Нина сидела на полу, захлёбываясь слезами, не смахивая их с лица и не вытирая. Слёзы стекали на свитер, скапливались у подбородка, их догоняли новые горячие потоки невысказанной боли. Неожиданно для самой себя Нина услышала свой голос: «Мама, мамочка, ты слышишь меня? Дай мне сил, дай мне мужества пережить эту боль! Я же твоя дочь, пусть нелюбимая, ненужная, но я есть у тебя. А у меня никогда, никогда не будет ни дочки, ни сына. Услышь меня, мама, помоги мне! Подскажи, как справиться с этой болью! Ну, хоть раз в жизни почувствуй меня!» – в отчаянии выкрикивала Нина в пустоту. Звенящая тишина пустой холодной квартиры была ей ответом. Обессилев, девушка легла на пол, прижавшись щекой к давно не крашенному полу, и так и уснула в неудобной позе, прижав ноги к груди, как в материнской утробе. Проснулась она, когда в комнате уже было темно. Осенние сумерки спустились на город, свет тусклых фонарей едва проникал в квартиру. В голове шумело, как после спиртного, лицо горело от солёных слез, но плакать уже не хотелось. Пришло осознание того, что надо жить дальше, справляться с болью самой, не надеясь на кого-то. Легче не стало, стало понятней.

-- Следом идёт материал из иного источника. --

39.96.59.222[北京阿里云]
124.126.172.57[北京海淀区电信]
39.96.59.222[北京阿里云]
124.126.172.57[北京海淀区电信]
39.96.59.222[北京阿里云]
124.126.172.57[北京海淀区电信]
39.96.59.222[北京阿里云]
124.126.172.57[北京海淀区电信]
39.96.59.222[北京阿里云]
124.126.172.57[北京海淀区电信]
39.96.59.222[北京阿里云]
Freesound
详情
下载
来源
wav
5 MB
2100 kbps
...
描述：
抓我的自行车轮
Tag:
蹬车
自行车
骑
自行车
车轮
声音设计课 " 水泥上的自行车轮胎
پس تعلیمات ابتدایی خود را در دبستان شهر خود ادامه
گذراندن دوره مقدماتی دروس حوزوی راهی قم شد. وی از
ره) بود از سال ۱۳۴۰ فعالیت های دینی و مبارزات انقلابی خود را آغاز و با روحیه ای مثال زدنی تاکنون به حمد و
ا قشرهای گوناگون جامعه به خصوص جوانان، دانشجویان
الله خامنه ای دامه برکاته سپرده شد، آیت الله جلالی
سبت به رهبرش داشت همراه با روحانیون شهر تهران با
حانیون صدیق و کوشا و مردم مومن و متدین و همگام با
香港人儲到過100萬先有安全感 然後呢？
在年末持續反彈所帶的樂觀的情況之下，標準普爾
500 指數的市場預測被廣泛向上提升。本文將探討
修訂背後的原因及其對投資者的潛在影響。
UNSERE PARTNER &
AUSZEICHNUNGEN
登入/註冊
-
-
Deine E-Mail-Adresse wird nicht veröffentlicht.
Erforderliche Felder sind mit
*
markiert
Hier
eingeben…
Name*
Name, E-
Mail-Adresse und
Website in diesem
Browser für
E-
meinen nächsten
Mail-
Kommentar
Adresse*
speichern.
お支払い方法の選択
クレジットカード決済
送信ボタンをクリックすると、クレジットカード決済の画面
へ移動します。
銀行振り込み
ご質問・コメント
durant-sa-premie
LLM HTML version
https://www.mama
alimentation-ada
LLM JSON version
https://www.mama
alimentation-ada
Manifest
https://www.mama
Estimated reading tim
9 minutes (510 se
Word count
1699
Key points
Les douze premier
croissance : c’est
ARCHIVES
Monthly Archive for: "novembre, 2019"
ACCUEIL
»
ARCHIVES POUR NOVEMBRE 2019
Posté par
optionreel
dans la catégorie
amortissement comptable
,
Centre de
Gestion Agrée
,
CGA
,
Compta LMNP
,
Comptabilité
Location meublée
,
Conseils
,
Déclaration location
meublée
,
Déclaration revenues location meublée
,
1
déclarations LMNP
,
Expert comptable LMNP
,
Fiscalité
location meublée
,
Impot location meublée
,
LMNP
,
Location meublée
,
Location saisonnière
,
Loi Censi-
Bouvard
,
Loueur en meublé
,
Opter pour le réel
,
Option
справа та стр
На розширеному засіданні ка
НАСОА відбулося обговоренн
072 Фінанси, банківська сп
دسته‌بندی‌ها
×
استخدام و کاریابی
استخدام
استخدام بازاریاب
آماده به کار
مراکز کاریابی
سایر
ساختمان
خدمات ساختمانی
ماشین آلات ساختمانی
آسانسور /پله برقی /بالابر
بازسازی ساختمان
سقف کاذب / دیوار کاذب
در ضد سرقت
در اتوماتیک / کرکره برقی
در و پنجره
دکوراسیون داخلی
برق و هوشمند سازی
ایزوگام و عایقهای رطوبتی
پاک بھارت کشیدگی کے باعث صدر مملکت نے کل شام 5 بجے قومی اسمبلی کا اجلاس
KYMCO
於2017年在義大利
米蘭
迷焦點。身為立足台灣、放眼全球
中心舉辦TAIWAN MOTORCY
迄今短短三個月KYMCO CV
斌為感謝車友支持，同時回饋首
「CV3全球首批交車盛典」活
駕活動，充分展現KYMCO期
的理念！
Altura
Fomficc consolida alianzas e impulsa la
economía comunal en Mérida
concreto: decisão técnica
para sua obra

После трагедии Нина отказалась от всех учеников в Москве, вышла на полторы ставки в истринскую школу, по вечерам до мультиков в глазах занималась репетиторством с местными школьниками, загрузив себя так, чтобы не было ни минутки на раздумья и горькие мысли.

* * *

На сессию приходилось, конечно, ездить в столицу. Нина теперь избегала электричек, не садилась в пустые маршрутки, купила газовый баллончик и таскала с собой ещё и флакон с лаком для волос – верное средство, как писали женские журналы, от всякого сброда. Она всегда внимательно оглядывала пассажиров в метро и, если кто-то казался подозрительным, на первой же остановке переходила в другой вагон.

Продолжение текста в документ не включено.